Package Documentation

Text Preprocessing

Text pre-processing module:

preprocessing.text.convert_html_entities(text_string)[source]

Converts HTML5 character references within text_string to their corresponding unicode characters and returns converted string as type str.

Keyword argument:

  • text_string: string instance

Exceptions raised:

  • InputError: occurs should a non-string argument be passed
preprocessing.text.convert_ligatures(text_string)[source]

Coverts Latin character references within text_string to their corresponding unicode characters and returns converted string as type str.

Keyword argument:

  • text_string: string instance

Exceptions raised:

  • InputError: occurs should a string or NoneType not be passed as an argument
preprocessing.text.correct_spelling(text_string)[source]

Splits string and converts words not found within a pre-built dictionary to their most likely actual word based on a relative probability dictionary. Returns edited string as type str.

Keyword argument:

  • text_string: string instance

Exceptions raised:

  • InputError: occurs should a string or NoneType not be passed as an argument
preprocessing.text.create_sentence_list(text_string)[source]

Splits text_string into a list of sentences based on NLTK’s english.pickle tokenizer, and returns said list as type list of str.

Keyword argument:

  • text_string: string instance

Exceptions raised:

  • InputError: occurs should a non-string argument be passed
preprocessing.text.keyword_tokenize(text_string)[source]

Extracts keywords from text_string using NLTK’s list of English stopwords, ignoring words of a length smaller than 3, and returns the new string as type str.

Keyword argument:

  • text_string: string instance

Exceptions raised:

  • InputError: occurs should a non-string argument be passed
preprocessing.text.lemmatize(text_string)[source]

Returns base from of text_string using NLTK’s WordNetLemmatizer as type str.

Keyword argument:

  • text_string: string instance

Exceptions raised:

  • InputError: occurs should a non-string argument be passed
preprocessing.text.lowercase(text_string)[source]

Converts text_string into lowercase and returns the converted string as type str.

Keyword argument:

  • text_string: string instance

Exceptions raised:

  • InputError: occurs should a non-string argument be passed
preprocessing.text.preprocess_text(text_string, function_list)[source]

Given each function within function_list, applies the order of functions put forward onto text_string, returning the processed string as type str.

Keyword argument:

  • function_list: list of functions available in preprocessing.text
  • text_string: string instance

Exceptions raised:

  • FunctionError: occurs should an invalid function be passed within the list of functions
  • InputError: occurs should text_string be non-string, or function_list be non-list
preprocessing.text.remove_esc_chars(text_string)[source]

Removes any escape character within text_string and returns the new string as type str.

Keyword argument:

  • text_string: string instance

Exceptions raised:

  • InputError: occurs should a non-string argument be passed
preprocessing.text.remove_number_words(text_string)[source]

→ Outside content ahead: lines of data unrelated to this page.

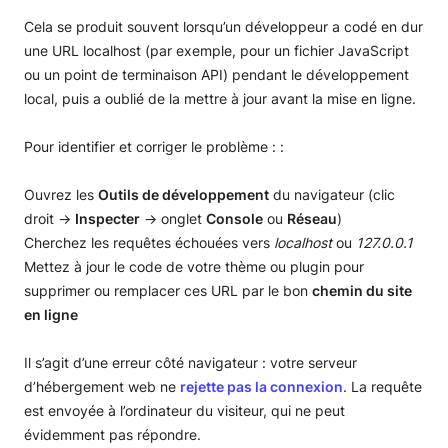
Cela se produit souvent lorsqu’un développeur a codé en dur
une URL localhost (par exemple, pour un fichier JavaScript
ou un point de terminaison API) pendant le développement
local, puis a oublié de la mettre à jour avant la mise en ligne.
Pour identifier et corriger le problème : :
Ouvrez les
Outils de développement
du navigateur (clic
droit →
Inspecter
→ onglet
Console
ou
Réseau
)
Cherchez les requêtes échouées vers
localhost
ou
127.0.0.1
Mettez à jour le code de votre thème ou plugin pour
supprimer ou remplacer ces URL par le bon
chemin du site
en ligne
Il s’agit d’une erreur côté navigateur : votre serveur
d’hébergement web ne
rejette pas la connexion
. La requête
est envoyée à l’ordinateur du visiteur, qui ne peut
évidemment pas répondre.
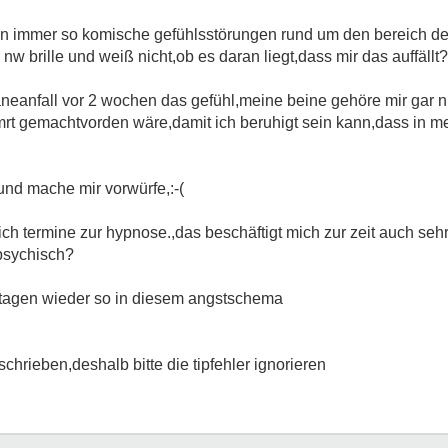
chen immer so komische gefühlsstörungen rund um den bereich d
w brille und weiß nicht,ob es daran liegt,dass mir das auffällt?
eanfall vor 2 wochen das gefühl,meine beine gehöre mir gar ni
rt gemachtvorden wäre,damit ich beruhigt sein kann,dass in me
 und mache mir vorwürfe,:-(
h termine zur hypnose.,das beschäftigt mich zur zeit auch sehr
psychisch?
 tagen wieder so in diesem angstschema
hrieben,deshalb bitte die tipfehler ignorieren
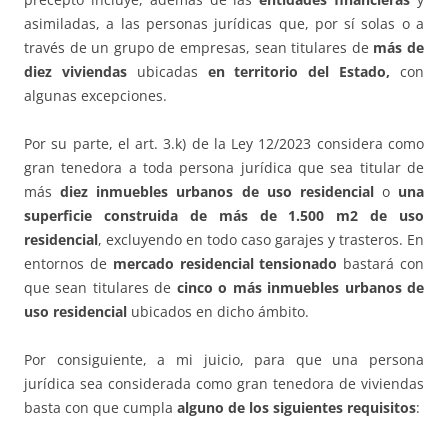
asimiladas, a las personas jurídicas que, por sí solas o a
través de un grupo de empresas, sean titulares de
más de
diez viviendas
ubicadas
en territorio del Estado,
con
algunas excepciones.
Por su parte, el art. 3.k) de la Ley 12/2023 considera como
gran tenedora a toda persona jurídica que sea titular de
más
diez inmuebles urbanos de uso residencial
o
una
superficie construida de más de 1.500 m2 de uso
residencial
, excluyendo en todo caso garajes y trasteros. En
entornos de
mercado residencial tensionado
bastará con
que sean titulares de
cinco o más inmuebles urbanos de
uso residencial
ubicados en dicho ámbito.
Por consiguiente, a mi juicio, para que una persona
jurídica sea considerada como gran tenedora de viviendas
basta con que cumpla
alguno de los siguientes requisitos
:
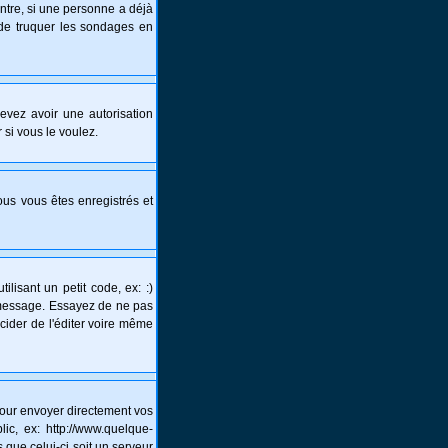
ntre, si une personne a déjà
s de truquer les sondages en
 devez avoir une autorisation
 si vous le voulez.
vous vous êtes enregistrés et
lisant un petit code, ex: :)
un message. Essayez de ne pas
écider de l'éditer voire même
pour envoyer directement vos
c, ex: http://www.quelque-
 que celui-ci soit un serveur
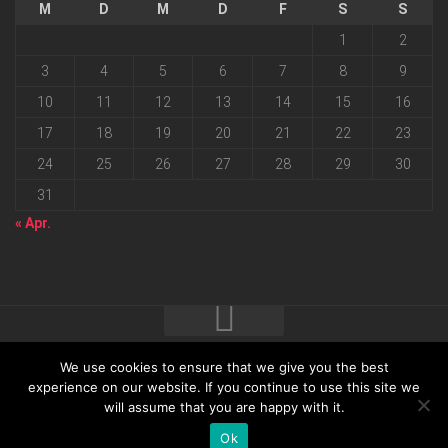
M
D
M
D
F
S
S
1
2
3
4
5
6
7
8
9
10
11
12
13
14
15
16
17
18
19
20
21
22
23
24
25
26
27
28
29
30
31
« Apr.
We use cookies to ensure that we give you the best
2026 progressmedia Verlag & Werbeagentur GmbH • Bautzner
experience on our website. If you continue to use this site we
will assume that you are happy with it.
Landstraße 62 • 01324 Dresden
Ok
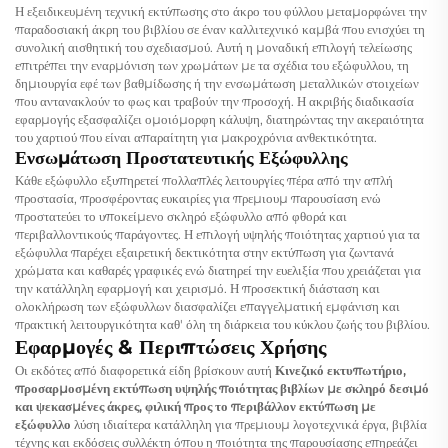
Η εξειδικευμένη τεχνική εκτύπωσης στο άκρο του φύλλου μεταμορφώνει την
παραδοσιακή άκρη του βιβλίου σε έναν καλλιτεχνικό καμβά που ενισχύει τη
συνολική αισθητική του σχεδιασμού. Αυτή η μοναδική επιλογή τελείωσης
επιτρέπει την εναρμόνιση των χρωμάτων με τα σχέδια του εξώφυλλου, τη
δημιουργία εφέ των βαθμίδωσης ή την ενσωμάτωση μεταλλικών στοιχείων
που αντανακλούν το φως και τραβούν την προσοχή. Η ακριβής διαδικασία
εφαρμογής εξασφαλίζει ομοιόμορφη κάλυψη, διατηρώντας την ακεραιότητα
του χαρτιού που είναι απαραίτητη για μακροχρόνια ανθεκτικότητα.
Ενσωμάτωση Προστατευτικής Εξώφυλλης
Κάθε εξώφυλλο εξυπηρετεί πολλαπλές λειτουργίες πέρα από την απλή
προστασία, προσφέροντας ευκαιρίες για πρεμιουμ παρουσίαση ενώ
προστατεύει το υποκείμενο σκληρό εξώφυλλο από φθορά και
περιβαλλοντικούς παράγοντες. Η επιλογή υψηλής ποιότητας χαρτιού για τα
εξώφυλλα παρέχει εξαιρετική δεκτικότητα στην εκτύπωση για ζωντανά
χρώματα και καθαρές γραφικές ενώ διατηρεί την ευελιξία που χρειάζεται για
την κατάλληλη εφαρμογή και χειρισμό. Η προσεκτική διάσταση και
ολοκλήρωση των εξώφυλλων διασφαλίζει επαγγελματική εμφάνιση και
πρακτική λειτουργικότητα καθ' όλη τη διάρκεια του κύκλου ζωής του βιβλίου.
Εφαρμογές & Περιπτώσεις Χρήσης
Οι εκδότες από διαφορετικά είδη βρίσκουν αυτή
Κινεζικό εκτυπωτήριο,
προσαρμοσμένη εκτύπωση υψηλής ποιότητας βιβλίων με σκληρό δεσιμό
και ψεκασμένες άκρες, φιλική προς το περιβάλλον εκτύπωση με
εξώφυλλο
λύση ιδιαίτερα κατάλληλη για πρεμιουμ λογοτεχνικά έργα, βιβλία
τέχνης και εκδόσεις συλλέκτη όπου η ποιότητα της παρουσίασης επηρεάζει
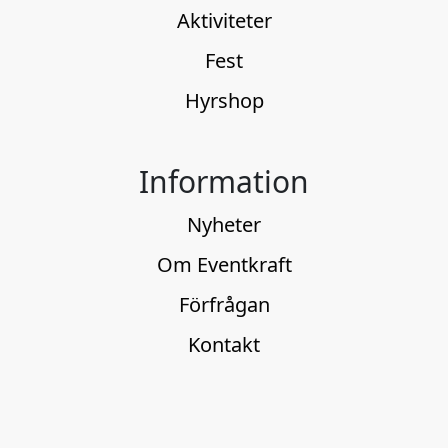
Aktiviteter
Fest
Hyrshop
Information
Nyheter
Om Eventkraft
Förfrågan
Kontakt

Removes any integer represented as a word within text_string and returns the new string as type str.

Keyword argument:

  • text_string: string instance

Exceptions raised:

  • InputError: occurs should a non-string argument be passed
preprocessing.text.remove_numbers(text_string)[source]

Removes any digit value discovered within text_string and returns the new string as type str.

Keyword argument:

  • text_string: string instance

Exceptions raised:

  • InputError: occurs should a non-string argument be passed
preprocessing.text.remove_time_words(text_string)[source]

Removes any word associated to time (day, week, month, etc.) within text_string and returns the new string as type str.

Keyword argument:

  • text_string: string instance

Exceptions raised:

  • InputError: occurs should a non-string argument be passed
preprocessing.text.remove_unbound_punct(text_string)[source]

Removes all punctuation unattached from a non-whitespace or attached to another punctuation character unexpectedly (e.g. ”.;’;”) within text_string and returns the new string as type str.

Keyword argument:

  • text_string: string instance

Exceptions raised:

  • InputError: occurs should a non-string argument be passed
preprocessing.text.remove_urls(text_string)[source]

Removes all URLs within text_string and returns the new string as type str.

Keyword argument:

  • text_string: string instance

Exceptions raised:

  • InputError: occurs should a non-string argument be passed
preprocessing.text.remove_whitespace(text_string)[source]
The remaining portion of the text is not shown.